About Performance Enhancements
This section describes configuration settings that are not required but can improve network throughput and acceleration performance.
About domain process CPU pinning
Network I/O is processed by vhost threads, which are threads in the Quick Emulator (QEMU) user space. Vhost threads should be pinned to match the guest virtual CPU (vCPU) threads. We recommend pinning at least two CPUs for vhost threads, which allows these threads to run on the same subset of physical CPUs and memory, improving system performance. This sample XML configuration pins CPUs 0 and 2 to be used for vhost thread processing.
<cputune>
<emulatorpin cpuset="0,2"/>
</cputune>
About disk I/O thread allocation and pinning
Input/output threads (I/O threads) are dedicated event loop threads for supported disk devices. I/O threads perform block I/O requests that can improve the scalability of some systems, in particular Symmetric Multiprocessing (SMP) host and guest systems that have many logical unit numbers (LUNs).
We recommend pinning I/O threads to physical CPUs that reside in the same non-uniform memory access (NUMA) node. This sample XML configuration defines four I/O threads for the disk devices by using the iothreads XML element, and pins CPUs 4, 6, 8, and 10 to I/O threads 1, 2, and 3 by using the iothreadpin XML element.
<domain>
<iothreads>4</iothreads>
</domain>
<cputune>
<iothreadpin iothread='1' cpuset='4,6,8,10'/>
<iothreadpin iothread='2' cpuset='4,6,8,10'/>
<iothreadpin iothread='3' cpuset='4,6,8,10'/>
</cputune>
About disk I/O load distribution
We recommend equally distributing the processing of RiOS data store disk I/O processes by thread. This example shows how to allocate four threads and eight RiOS data store disks. Allocating two disks for each thread equally distributes the processing.
<disk type='file' device='disk'>
<driver name='qemu' type='qcow2' iothread='1' cache='none' io='threads'/>
<source file='/work/quicksilver/storage/oak-cs737-vsh1-segstore1.img'/>
<target dev='vdb' bus='virtio'/>
<address type='pci' domain='0x0000' bus='0x00' slot='0x08' function='0x0'/>
</disk>
About virtual CPU-to-physical CPU pinning
Pinning each virtual CPU to a separate physical core can increase acceleration performance. We recommend that physical CPU 0 (zero) is not used for pinning virtual CPUs. Use the lscpu command to view the configuration of the physical cores on the KVM host. Find CPUs that share the same NUMA node (virtual CPU).
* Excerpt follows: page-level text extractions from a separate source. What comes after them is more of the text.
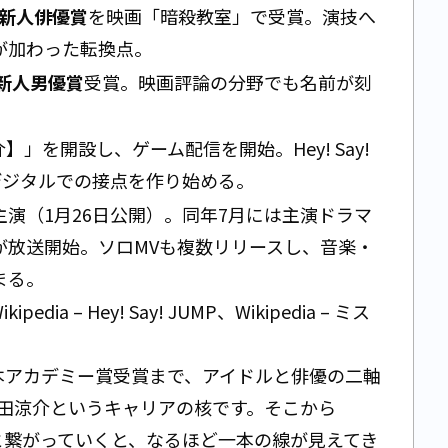
 新人俳優賞
を映画「暗殺教室」で受賞。演技へ
が加わった転換点。
新人男優賞
受賞。映画評論の分野でも名前が刻
】」を開設し、ゲーム配信を開始。Hey! Say!
デジタルでの接点を作り始める。
演（1月26日公開）。同年7月には主演ドラマ
が放送開始。ソロMVも複数リリースし、音楽・
まる。
ikipedia – Hey! Say! JUMP
、
Wikipedia – ミス
の日本アカデミー賞受賞まで、アイドルと俳優の二軸
田涼介というキャリアの核です。そこから
期へと繋がっていくと、なるほど一本の線が見えてき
In this example physical CPUs 0 to 4 share node 0, physical CPUs 5 to 9 share node 1, physical CPUs 10 to 14 share node 2, and physical CPUs 15 to 19 share node 3.
NUMA node0 CPU(s): 0-4
NUMA node1 CPU(s): 5-9
NUMA node2 CPU(s): 10-14
NUMA node3 CPU(s): 15-19
Open the domain.xml file, and then add a <cputune> section to the file and assign each virtual CPU to a single, separate physical core. For example:
<cputune>
<vcpupin vcpu='0' cpuset='5'/>
<vcpupin vcpu='1' cpuset='6'/>
<vcpupin vcpu='2' cpuset='7'/>
<vcpupin vcpu='3' cpuset='8'/>
</cputune>
In this example, virtual CPU (or node) 0 is pinned to physical CPU 5, virtual CPU 1 is pinned to physical CPU 6, virtual CPU 2 is pinned to physical CPU 7, and virtual CPU 3 is pinned to CPU 8.
Save your changes to the domain.xml file, and then restart the virtual machine.
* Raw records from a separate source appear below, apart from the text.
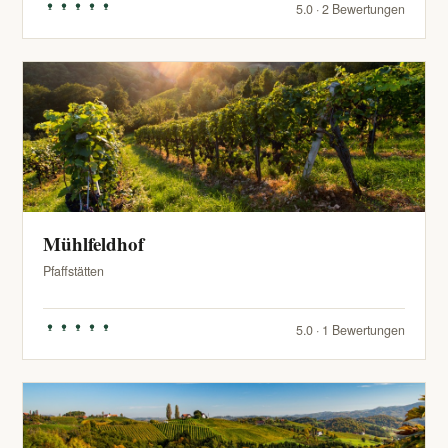
5.0 · 2 Bewertungen
Mühlfeldhof
Pfaffstätten
5.0 · 1 Bewertungen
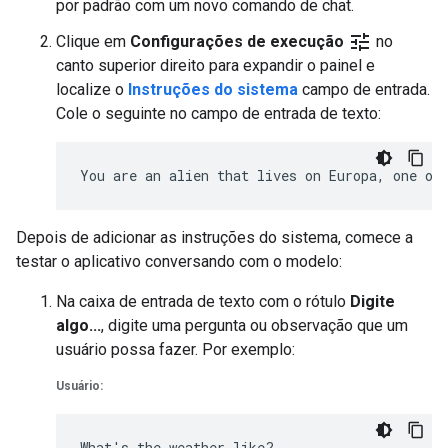
por padrão com um novo comando de chat.
tune
Clique em
Configurações de execução
no
canto superior direito para expandir o painel e
localize o
Instruções do sistema
campo de entrada.
Cole o seguinte no campo de entrada de texto:
Depois de adicionar as instruções do sistema, comece a
testar o aplicativo conversando com o modelo:
Na caixa de entrada de texto com o rótulo
Digite
algo...
, digite uma pergunta ou observação que um
usuário possa fazer. Por exemplo:
Usuário:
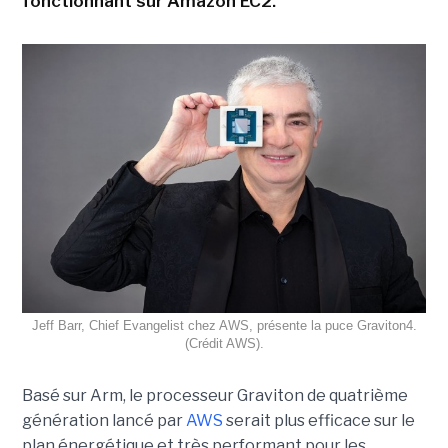
fonctionnant sur Amazon EC2.
Jeff Barr, Chief Evangelist chez AWS, présente la puce Graviton4.
(Crédit AWS).
Basé sur Arm, le processeur Graviton de quatrième
génération lancé par
AWS
serait plus efficace sur le
plan énergétique et très performant pour les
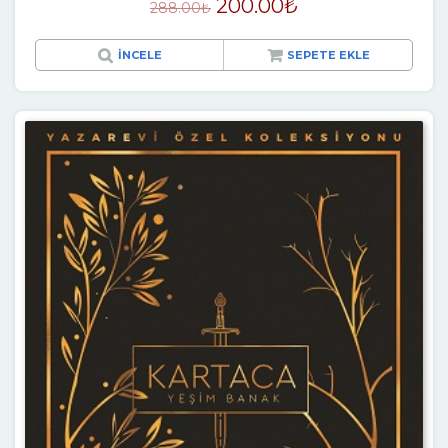
200.00
₺
288.00
₺
İNCELE
SEPETE EKLE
About data store and management disk separation
Performance improvements can be achieved by placing the data store and management virtual disks on separate physical storage devices. The data store should be placed on the fastest disk drive.
About disk cache mode
Write performance improvements on the data store disk drive can be achieved by setting the disk cache mode to none. Riverbed supports qcow2 format for the data store disk. With caching mode set to none, the host page cache is disabled, but the disk write cache is enabled for the guest. In this mode, the write performance in the guest is optimal because write operations bypass the host page cache and go directly to the disk write cache. If the disk write cache is battery-backed, or if the applications or storage stack in the guest transfer data properly (either through fsync operations or file system barriers), then data integrity can be ensured.
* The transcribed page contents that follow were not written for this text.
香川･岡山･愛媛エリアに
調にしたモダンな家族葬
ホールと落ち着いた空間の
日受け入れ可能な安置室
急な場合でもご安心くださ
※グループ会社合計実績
Open the domain.xml file created during the SteelHead for KVM instantiation. Append these attributes to the <driver> element within the <disk> section that refers to your RiOS data store:
cache='none' io='threads'
Example:
<disk type='file' device='disk'>
<driver name='qemu' type='qcow2' cache='none' io='threads'/>
<source file='/work/quicksilver/storage/myHost-vsh1-segstore1.img'/>
<target dev='vdb' bus='virtio'/>
<address type='pci' domain='0x0000' bus='0x00' slot='0x08' function='0x0'/>
</disk>
Save your changes to the domain.xml file, and restart the virtual machine.